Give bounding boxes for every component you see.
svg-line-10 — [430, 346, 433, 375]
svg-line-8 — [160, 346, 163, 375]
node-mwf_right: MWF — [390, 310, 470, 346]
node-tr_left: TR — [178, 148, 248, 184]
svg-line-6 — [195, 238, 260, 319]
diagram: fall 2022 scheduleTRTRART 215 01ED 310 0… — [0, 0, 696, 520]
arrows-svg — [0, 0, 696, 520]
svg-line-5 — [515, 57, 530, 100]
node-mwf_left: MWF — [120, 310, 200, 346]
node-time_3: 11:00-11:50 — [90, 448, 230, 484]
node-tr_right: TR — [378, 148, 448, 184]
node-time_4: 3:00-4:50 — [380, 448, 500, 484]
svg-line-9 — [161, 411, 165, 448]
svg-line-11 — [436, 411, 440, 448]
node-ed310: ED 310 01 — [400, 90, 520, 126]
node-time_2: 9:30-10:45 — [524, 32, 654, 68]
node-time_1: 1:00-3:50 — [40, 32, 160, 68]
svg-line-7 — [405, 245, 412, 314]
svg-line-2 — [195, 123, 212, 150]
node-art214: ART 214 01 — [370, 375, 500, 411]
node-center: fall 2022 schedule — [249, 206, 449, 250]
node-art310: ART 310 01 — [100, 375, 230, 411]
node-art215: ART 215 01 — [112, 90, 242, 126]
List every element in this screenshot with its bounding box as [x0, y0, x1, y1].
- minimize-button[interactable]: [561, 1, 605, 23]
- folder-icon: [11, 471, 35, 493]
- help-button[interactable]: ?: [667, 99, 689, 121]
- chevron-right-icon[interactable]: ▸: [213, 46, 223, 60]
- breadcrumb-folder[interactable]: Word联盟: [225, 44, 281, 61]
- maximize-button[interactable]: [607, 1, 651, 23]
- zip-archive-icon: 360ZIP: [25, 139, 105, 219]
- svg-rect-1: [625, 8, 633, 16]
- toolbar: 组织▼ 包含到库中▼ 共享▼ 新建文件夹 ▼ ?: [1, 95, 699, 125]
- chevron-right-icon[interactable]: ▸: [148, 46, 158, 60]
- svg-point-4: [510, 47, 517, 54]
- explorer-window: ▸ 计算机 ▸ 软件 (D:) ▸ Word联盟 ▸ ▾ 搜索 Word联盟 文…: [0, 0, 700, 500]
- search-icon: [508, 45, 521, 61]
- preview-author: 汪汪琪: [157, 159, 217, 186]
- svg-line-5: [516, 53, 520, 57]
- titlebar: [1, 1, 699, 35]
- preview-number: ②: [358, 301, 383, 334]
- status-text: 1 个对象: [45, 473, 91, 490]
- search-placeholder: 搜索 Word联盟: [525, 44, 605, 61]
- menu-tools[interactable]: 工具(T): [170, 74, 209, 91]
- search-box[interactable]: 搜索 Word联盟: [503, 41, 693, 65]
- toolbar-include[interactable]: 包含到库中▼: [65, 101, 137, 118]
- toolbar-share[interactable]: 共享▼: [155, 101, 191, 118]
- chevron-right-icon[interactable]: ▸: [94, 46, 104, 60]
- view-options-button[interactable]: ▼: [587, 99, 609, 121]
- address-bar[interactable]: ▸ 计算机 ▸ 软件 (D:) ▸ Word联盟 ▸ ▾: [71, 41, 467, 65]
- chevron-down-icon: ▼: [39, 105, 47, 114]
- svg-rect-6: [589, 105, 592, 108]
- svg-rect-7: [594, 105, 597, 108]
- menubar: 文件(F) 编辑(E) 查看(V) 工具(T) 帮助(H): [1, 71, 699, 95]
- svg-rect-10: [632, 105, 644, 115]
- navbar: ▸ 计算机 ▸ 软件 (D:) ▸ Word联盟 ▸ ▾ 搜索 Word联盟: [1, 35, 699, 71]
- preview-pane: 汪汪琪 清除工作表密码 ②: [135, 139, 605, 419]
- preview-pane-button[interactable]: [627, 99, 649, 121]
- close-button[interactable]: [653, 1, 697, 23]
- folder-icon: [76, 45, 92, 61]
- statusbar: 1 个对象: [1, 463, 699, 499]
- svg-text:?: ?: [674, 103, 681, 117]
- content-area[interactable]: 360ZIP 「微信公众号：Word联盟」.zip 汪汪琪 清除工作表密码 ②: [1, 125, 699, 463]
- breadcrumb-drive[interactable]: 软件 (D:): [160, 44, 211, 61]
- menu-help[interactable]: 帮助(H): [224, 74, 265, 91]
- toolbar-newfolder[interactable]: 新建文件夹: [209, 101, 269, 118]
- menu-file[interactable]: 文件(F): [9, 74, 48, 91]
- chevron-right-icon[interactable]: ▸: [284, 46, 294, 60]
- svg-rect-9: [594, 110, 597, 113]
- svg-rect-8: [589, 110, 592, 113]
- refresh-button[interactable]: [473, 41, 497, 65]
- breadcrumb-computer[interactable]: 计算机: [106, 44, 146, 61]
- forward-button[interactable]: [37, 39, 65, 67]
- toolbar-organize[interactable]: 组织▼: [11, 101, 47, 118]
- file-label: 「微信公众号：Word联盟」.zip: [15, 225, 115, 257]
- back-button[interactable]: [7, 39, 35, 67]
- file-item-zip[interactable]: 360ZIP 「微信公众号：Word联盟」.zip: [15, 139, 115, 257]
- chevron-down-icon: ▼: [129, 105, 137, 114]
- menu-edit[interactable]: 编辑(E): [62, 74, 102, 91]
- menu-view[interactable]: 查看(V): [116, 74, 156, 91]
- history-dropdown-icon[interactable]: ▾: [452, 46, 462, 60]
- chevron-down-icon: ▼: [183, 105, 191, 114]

········

(TO DO) Reproduce every line of the data so that nothing differs from the original.

(REPLY)
Give bounding boxes for every component you see.
svg-line-10 — [430, 346, 433, 375]
svg-line-8 — [160, 346, 163, 375]
node-mwf_right: MWF — [390, 310, 470, 346]
node-tr_left: TR — [178, 148, 248, 184]
svg-line-6 — [195, 238, 260, 319]
diagram: fall 2022 scheduleTRTRART 215 01ED 310 0… — [0, 0, 696, 520]
arrows-svg — [0, 0, 696, 520]
svg-line-5 — [515, 57, 530, 100]
node-mwf_left: MWF — [120, 310, 200, 346]
node-time_3: 11:00-11:50 — [90, 448, 230, 484]
node-tr_right: TR — [378, 148, 448, 184]
node-time_4: 3:00-4:50 — [380, 448, 500, 484]
svg-line-9 — [161, 411, 165, 448]
svg-line-11 — [436, 411, 440, 448]
node-ed310: ED 310 01 — [400, 90, 520, 126]
node-time_2: 9:30-10:45 — [524, 32, 654, 68]
node-time_1: 1:00-3:50 — [40, 32, 160, 68]
svg-line-7 — [405, 245, 412, 314]
svg-line-2 — [195, 123, 212, 150]
node-art214: ART 214 01 — [370, 375, 500, 411]
node-center: fall 2022 schedule — [249, 206, 449, 250]
node-art310: ART 310 01 — [100, 375, 230, 411]
node-art215: ART 215 01 — [112, 90, 242, 126]
List every element in this screenshot with its bounding box as [x0, y0, x1, y1].
- minimize-button[interactable]: [561, 1, 605, 23]
- folder-icon: [11, 471, 35, 493]
- help-button[interactable]: ?: [667, 99, 689, 121]
- chevron-right-icon[interactable]: ▸: [213, 46, 223, 60]
- breadcrumb-folder[interactable]: Word联盟: [225, 44, 281, 61]
- maximize-button[interactable]: [607, 1, 651, 23]
- zip-archive-icon: 360ZIP: [25, 139, 105, 219]
- svg-rect-1: [625, 8, 633, 16]
- toolbar: 组织▼ 包含到库中▼ 共享▼ 新建文件夹 ▼ ?: [1, 95, 699, 125]
- chevron-right-icon[interactable]: ▸: [148, 46, 158, 60]
- svg-point-4: [510, 47, 517, 54]
- explorer-window: ▸ 计算机 ▸ 软件 (D:) ▸ Word联盟 ▸ ▾ 搜索 Word联盟 文…: [0, 0, 700, 500]
- search-icon: [508, 45, 521, 61]
- preview-author: 汪汪琪: [157, 159, 217, 186]
- svg-line-5: [516, 53, 520, 57]
- titlebar: [1, 1, 699, 35]
- preview-number: ②: [358, 301, 383, 334]
- status-text: 1 个对象: [45, 473, 91, 490]
- search-placeholder: 搜索 Word联盟: [525, 44, 605, 61]
- menu-tools[interactable]: 工具(T): [170, 74, 209, 91]
- search-box[interactable]: 搜索 Word联盟: [503, 41, 693, 65]
- toolbar-include[interactable]: 包含到库中▼: [65, 101, 137, 118]
- toolbar-share[interactable]: 共享▼: [155, 101, 191, 118]
- chevron-right-icon[interactable]: ▸: [94, 46, 104, 60]
- view-options-button[interactable]: ▼: [587, 99, 609, 121]
- address-bar[interactable]: ▸ 计算机 ▸ 软件 (D:) ▸ Word联盟 ▸ ▾: [71, 41, 467, 65]
- chevron-down-icon: ▼: [39, 105, 47, 114]
- svg-rect-6: [589, 105, 592, 108]
- svg-rect-7: [594, 105, 597, 108]
- menubar: 文件(F) 编辑(E) 查看(V) 工具(T) 帮助(H): [1, 71, 699, 95]
- svg-rect-10: [632, 105, 644, 115]
- navbar: ▸ 计算机 ▸ 软件 (D:) ▸ Word联盟 ▸ ▾ 搜索 Word联盟: [1, 35, 699, 71]
- preview-pane: 汪汪琪 清除工作表密码 ②: [135, 139, 605, 419]
- preview-pane-button[interactable]: [627, 99, 649, 121]
- close-button[interactable]: [653, 1, 697, 23]
- folder-icon: [76, 45, 92, 61]
- statusbar: 1 个对象: [1, 463, 699, 499]
- svg-text:?: ?: [674, 103, 681, 117]
- content-area[interactable]: 360ZIP 「微信公众号：Word联盟」.zip 汪汪琪 清除工作表密码 ②: [1, 125, 699, 463]
- breadcrumb-drive[interactable]: 软件 (D:): [160, 44, 211, 61]
- menu-help[interactable]: 帮助(H): [224, 74, 265, 91]
- toolbar-newfolder[interactable]: 新建文件夹: [209, 101, 269, 118]
- menu-file[interactable]: 文件(F): [9, 74, 48, 91]
- chevron-right-icon[interactable]: ▸: [284, 46, 294, 60]
- svg-rect-9: [594, 110, 597, 113]
- svg-rect-8: [589, 110, 592, 113]
- refresh-button[interactable]: [473, 41, 497, 65]
- breadcrumb-computer[interactable]: 计算机: [106, 44, 146, 61]
- forward-button[interactable]: [37, 39, 65, 67]
- toolbar-organize[interactable]: 组织▼: [11, 101, 47, 118]
- file-label: 「微信公众号：Word联盟」.zip: [15, 225, 115, 257]
- back-button[interactable]: [7, 39, 35, 67]
- file-item-zip[interactable]: 360ZIP 「微信公众号：Word联盟」.zip: [15, 139, 115, 257]
- chevron-down-icon: ▼: [129, 105, 137, 114]
- menu-edit[interactable]: 编辑(E): [62, 74, 102, 91]
- menu-view[interactable]: 查看(V): [116, 74, 156, 91]
- history-dropdown-icon[interactable]: ▾: [452, 46, 462, 60]
- chevron-down-icon: ▼: [183, 105, 191, 114]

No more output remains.